Ryan Singer Felt Presence

Some solution vs. no solution

It’s natural to argue over what is the best, most perfect solution. Who would want to build anything less? This is especially true when we have our design or development hats on with a specific idea we hope to see in the final product. But it turns out that in the shaping phase, what’s “best” isn’t always the right question to ask.

I’m shaping a feature right now for Basecamp 4 that adds a time dimension to projects. My Basecamp home screen today is a messy mixture of some current projects and many outdated ones. There’s never a right time to do the housekeeping required to archive old projects. Part of the idea of this feature is to set end dates on projects, so we can automatically filter out the things that are no longer relevant and raise the signal on the home screen.
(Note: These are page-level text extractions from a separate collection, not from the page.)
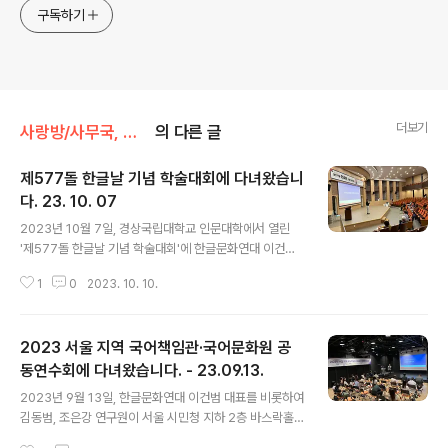
구독하기
더보기
사랑방/사무국, 운영위원 소식
의 다른 글
제577돌 한글날 기념 학술대회에 다녀왔습니
다. 23. 10. 07
글 내용
2023년 10월 7일, 경상국립대학교 인문대학에서 열린
'제577돌 한글날 기념 학술대회'에 한글문화연대 이건범
대표, 김명진 부대표가 다녀왔습니다. 행사는 경상대학교
1
0
2023. 10. 10.
국어문화원, 한글학회 진주지회, (사) 토박이말바라기가 마
련하였습니다. 이번 학술대회는 1부, 2부로 나뉘어져 1부
에는 ▲토박이말과 말꽃(변택주 작가) ▲언어 인권을 반영
2023 서울 지역 국어책임관·국어문화원 공
한 국어 정책(이건범 대표)이라는 강연이 진행되었습니다.
이어서 2부에서는 ▲토박이말로 지은 진주시 도로명 주소
동연수회에 다녀왔습니다. - 23.09.13.
글 내용
(경상국립대학교 박용식) 강연을 뒤로 종합 토론이 이루어
2023년 9월 13일, 한글문화연대 이건범 대표를 비롯하여
졌습니다. 1부에서 이건범 대표의 '언어 인권을 반영한 국
김동범, 조은강 연구원이 서울 시민청 지하 2층 바스락홀
어 정책' 강연이 이루어졌습니다. 일상에서 보이는 외국어
에서 열린 ‘2023 서울 지역 국어책임관·국어문화원 공동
There’s a tricky part to this. We want to hide past projects so they don’t clutter the screen. But the reality is projects almost always run beyond the exact day they are due. So when is the right time to hide a project? Will somebody try to navigate to a project a day after it’s supposedly over and not be able to find it? When is a project “past”? How do we both show past projects and not show them? How do people extend projects, when and where do we ask them to do it, and what goes wrong if they don’t?
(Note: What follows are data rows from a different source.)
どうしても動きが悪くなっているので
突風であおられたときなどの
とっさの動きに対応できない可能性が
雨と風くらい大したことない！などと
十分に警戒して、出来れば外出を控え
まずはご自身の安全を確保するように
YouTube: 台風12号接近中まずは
I don’t know the best answer to these questions. But I have a few different good-enough answers.

This is where shaping work is different from normal work. Inside a fixed timebox, designers and programmers have to decide which specific direction to build. But before we’re inside the timebox, before we bet time and people on the project, the question is different. I don’t need to know what the best solution is. I need to know that a solution exists.
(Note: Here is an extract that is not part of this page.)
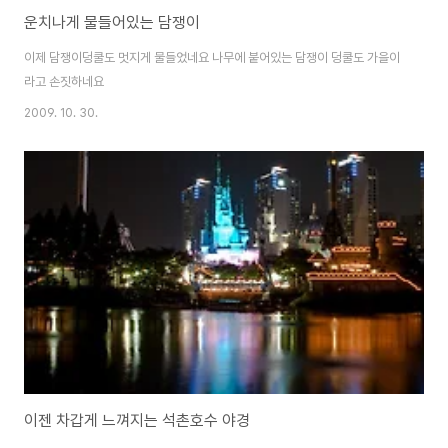
운치나게 물들어있는 담쟁이
이제 담쟁이덩쿨도 멋지게 물들었네요 나무에 붙어있는 담쟁이 덩쿨도 가을이
라고 손짓하네요
2009. 10. 30.
이젠 차갑게 느껴지는 석촌호수 야경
There’s a big difference between no solution, some solutions, and the best solution. If there’s no solution to this particular question, and the question matters, the project will die on it. If there are some solutions that all basically work, then we can move forward. What’s important is we get to that bigger outcome we want when all the parts of the project integrate together.

In this particular case, I have at least three different solutions sketched out. Some involve explicitly asking people to move the end date. Others reveal past projects for a longer grace period so they don’t disappear. I don’t know which one is right. I don’t know which one is best. But I’m confident that the project won’t die on this question. Any of these will work. Some solution exists within the amount of time we’re willing to give the team.

This is another example of capping downside instead of seeking the highest upside. The team working in the timebox might find a solution that’s better than any of the ones I’m shaping now. But if they don’t, at least I know there’s an okay-enough solution to hold the project together.